- What to produce
With the pictures omitted, write out the entries that follow exactly as they stand.

- The data
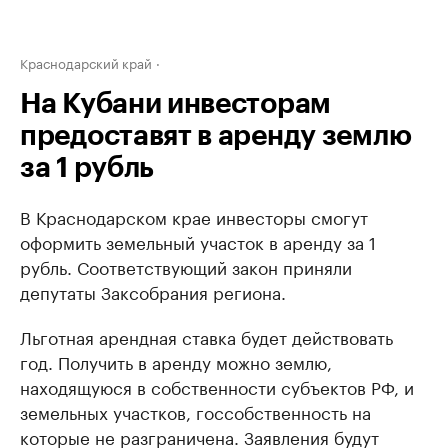
Краснодарский край
На Кубани инвесторам
предоставят в аренду землю
за 1 рубль
В Краснодарском крае инвесторы смогут
оформить земельный участок в аренду за 1
рубль. Соответствующий закон приняли
депутаты Заксобрания региона.
Льготная арендная ставка будет действовать
год. Получить в аренду можно землю,
находящуюся в собственности субъектов РФ, и
земельных участков, госсобственность на
которые не разграничена. Заявления будут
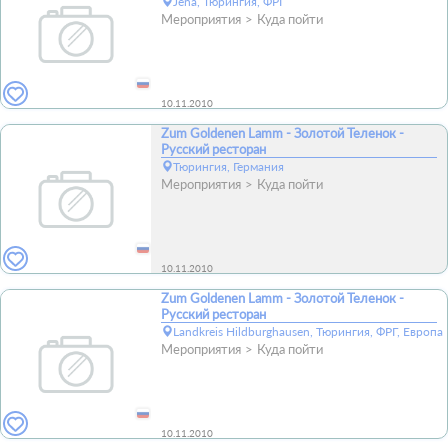
Jena, Тюрингия, ФРГ
Мероприятия
Куда пойти
10.11.2010
Zum Goldenen Lamm - Золотой Теленок -
Русский ресторан
Тюрингия, Германия
Мероприятия
Куда пойти
10.11.2010
Zum Goldenen Lamm - Золотой Теленок -
Русский ресторан
Landkreis Hildburghausen, Тюрингия, ФРГ, Европа
Мероприятия
Куда пойти
10.11.2010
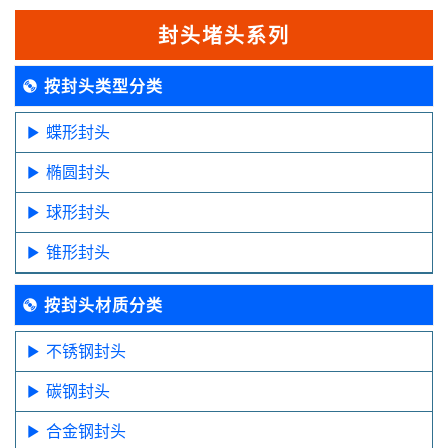
封头堵头系列
按封头类型分类
蝶形封头
椭圆封头
球形封头
锥形封头
按封头材质分类
不锈钢封头
碳钢封头
合金钢封头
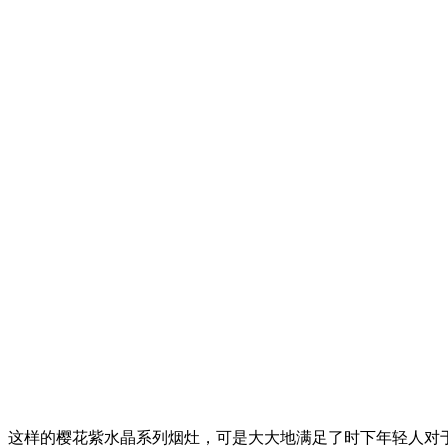
这样的樱花紫水晶系列烟灶，可是大大地满足了时下年轻人对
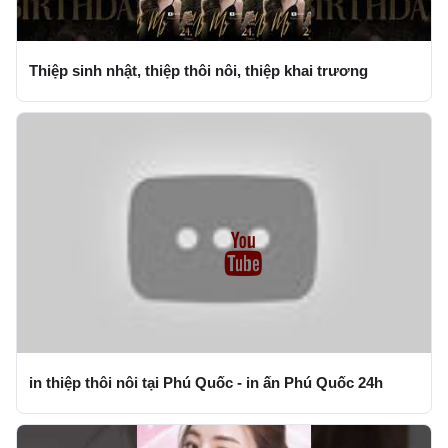
Thiệp sinh nhật, thiệp thôi nôi, thiệp khai trương
in thiệp thôi nôi tại Phú Quốc - in ấn Phú Quốc 24h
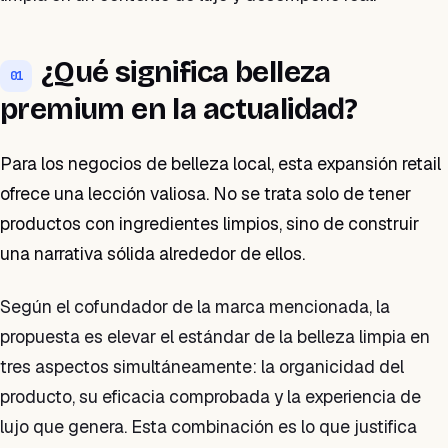
¿Qué significa belleza
01
premium en la actualidad?
Para los negocios de belleza local, esta expansión retail
ofrece una lección valiosa. No se trata solo de tener
productos con ingredientes limpios, sino de construir
una narrativa sólida alrededor de ellos.
Según el cofundador de la marca mencionada, la
propuesta es elevar el estándar de la belleza limpia en
tres aspectos simultáneamente: la organicidad del
producto, su eficacia comprobada y la experiencia de
lujo que genera. Esta combinación es lo que justifica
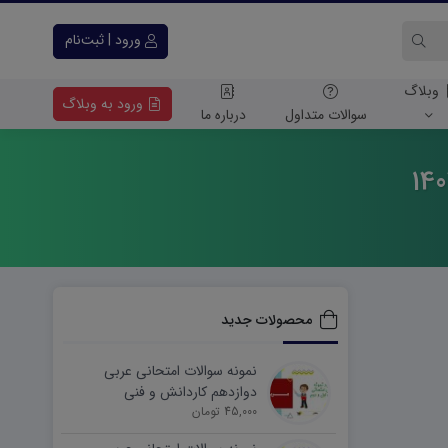
ورود | ثبت‌نام
وبلاگ
ورود به وبلاگ
سوالات متداول
درباره ما
محصولات جدید
نمونه سوالات امتحانی عربی
دوازدهم کاردانش و فنی
45,000 تومان
شهریورماه ۱۴۰۵ word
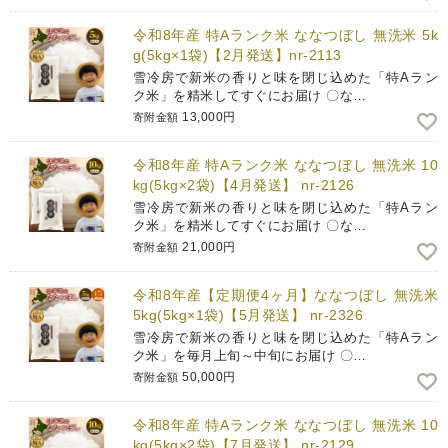
令和8年産 特Aランク米 ななつぼし 無洗米 5k
g(5kg×1袋)【2月発送】nr-2113
雪冷房で新米の香りと味を閉じ込めた「特Aラン
ク米」を精米してすぐにお届け 〇な…
13,000円
寄附金額
令和8年産 特Aランク米 ななつぼし 無洗米 10
kg(5kg×2袋)【4月発送】 nr-2126
雪冷房で新米の香りと味を閉じ込めた「特Aラン
ク米」を精米してすぐにお届け 〇な…
21,000円
寄附金額
令和8年産【定期便4ヶ月】ななつぼし 無洗米
5kg(5kg×1袋)【5月発送】 nr-2326
雪冷房で新米の香りと味を閉じ込めた「特Aラン
ク米」を毎月上旬～中旬にお届け 〇…
50,000円
寄附金額
令和8年産 特Aランク米 ななつぼし 無洗米 10
kg(5kg×2袋)【7月発送】 nr-2129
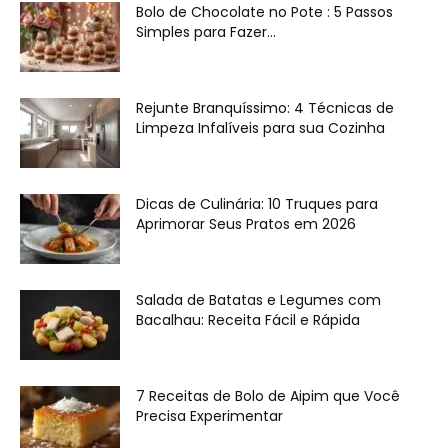
Bolo de Chocolate no Pote : 5 Passos
Simples para Fazer...
Rejunte Branquíssimo: 4 Técnicas de
Limpeza Infalíveis para sua Cozinha
Dicas de Culinária: 10 Truques para
Aprimorar Seus Pratos em 2026
Salada de Batatas e Legumes com
Bacalhau: Receita Fácil e Rápida
7 Receitas de Bolo de Aipim que Você
Precisa Experimentar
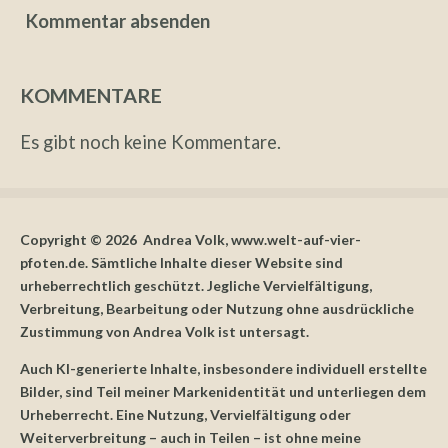
Kommentar absenden
KOMMENTARE
Es gibt noch keine Kommentare.
Copyright © 2026 Andrea Volk, www.welt-auf-vier-
pfoten.de. Sämtliche Inhalte dieser Website sind
urheberrechtlich geschützt. Jegliche Vervielfältigung,
Verbreitung, Bearbeitung oder Nutzung ohne ausdrückliche
Zustimmung von Andrea Volk ist untersagt.
Auch KI-generierte Inhalte, insbesondere individuell erstellte
Bilder, sind Teil meiner Markenidentität und unterliegen dem
Urheberrecht. Eine Nutzung, Vervielfältigung oder
Weiterverbreitung – auch in Teilen – ist ohne meine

- Response area
Краснодарский край
На Кубани инвесторам
предоставят в аренду землю
за 1 рубль
В Краснодарском крае инвесторы смогут
оформить земельный участок в аренду за 1
рубль. Соответствующий закон приняли
депутаты Заксобрания региона.
Льготная арендная ставка будет действовать
год. Получить в аренду можно землю,
находящуюся в собственности субъектов РФ, и
земельных участков, госсобственность на
которые не разграничена. Заявления будут
Jena, Тюрингия, ФРГ
Мероприятия
Куда пойти
10.11.2010
Zum Goldenen Lamm - Золотой Теленок -
Русский ресторан
Тюрингия, Германия
Мероприятия
Куда пойти
10.11.2010
Zum Goldenen Lamm - Золотой Теленок -
Русский ресторан
Landkreis Hildburghausen, Тюрингия, ФРГ, Европа
Мероприятия
Куда пойти
10.11.2010
封头堵头系列
按封头类型分类
蝶形封头
椭圆封头
球形封头
锥形封头
按封头材质分类
不锈钢封头
碳钢封头
合金钢封头
这样的樱花紫水晶系列烟灶，可是大大地满足了时下年轻人对
Thiệp sinh nhật, thiệp thôi nôi, thiệp khai trương
in thiệp thôi nôi tại Phú Quốc - in ấn Phú Quốc 24h
¿Qué significa belleza
01
premium en la actualidad?
Para los negocios de belleza local, esta expansión retail
ofrece una lección valiosa. No se trata solo de tener
productos con ingredientes limpios, sino de construir
una narrativa sólida alrededor de ellos.
Según el cofundador de la marca mencionada, la
propuesta es elevar el estándar de la belleza limpia en
tres aspectos simultáneamente: la organicidad del
producto, su eficacia comprobada y la experiencia de
lujo que genera. Esta combinación es lo que justifica
ورود | ثبت‌نام
وبلاگ
ورود به وبلاگ
سوالات متداول
درباره ما
محصولات جدید
نمونه سوالات امتحانی عربی
دوازدهم کاردانش و فنی
45,000 تومان
شهریورماه ۱۴۰۵ word
令和8年産 特Aランク米 ななつぼし 無洗米 5k
g(5kg×1袋)【2月発送】nr-2113
雪冷房で新米の香りと味を閉じ込めた「特Aラン
ク米」を精米してすぐにお届け 〇な…
13,000円
寄附金額
令和8年産 特Aランク米 ななつぼし 無洗米 10
kg(5kg×2袋)【4月発送】 nr-2126
雪冷房で新米の香りと味を閉じ込めた「特Aラン
ク米」を精米してすぐにお届け 〇な…
21,000円
寄附金額
令和8年産【定期便4ヶ月】ななつぼし 無洗米
5kg(5kg×1袋)【5月発送】 nr-2326
雪冷房で新米の香りと味を閉じ込めた「特Aラン
ク米」を毎月上旬～中旬にお届け 〇…
50,000円
寄附金額
令和8年産 特Aランク米 ななつぼし 無洗米 10
kg(5kg×2袋)【7月発送】 nr-2129
Bolo de Chocolate no Pote : 5 Passos
Simples para Fazer...
Rejunte Branquíssimo: 4 Técnicas de
Limpeza Infalíveis para sua Cozinha
Dicas de Culinária: 10 Truques para
Aprimorar Seus Pratos em 2026
Salada de Batatas e Legumes com
Bacalhau: Receita Fácil e Rápida
7 Receitas de Bolo de Aipim que Você
Precisa Experimentar
Kommentar absenden
KOMMENTARE
Es gibt noch keine Kommentare.
Copyright © 2026 Andrea Volk, www.welt-auf-vier-
pfoten.de. Sämtliche Inhalte dieser Website sind
urheberrechtlich geschützt. Jegliche Vervielfältigung,
Verbreitung, Bearbeitung oder Nutzung ohne ausdrückliche
Zustimmung von Andrea Volk ist untersagt.
Auch KI-generierte Inhalte, insbesondere individuell erstellte
Bilder, sind Teil meiner Markenidentität und unterliegen dem
Urheberrecht. Eine Nutzung, Vervielfältigung oder
Weiterverbreitung – auch in Teilen – ist ohne meine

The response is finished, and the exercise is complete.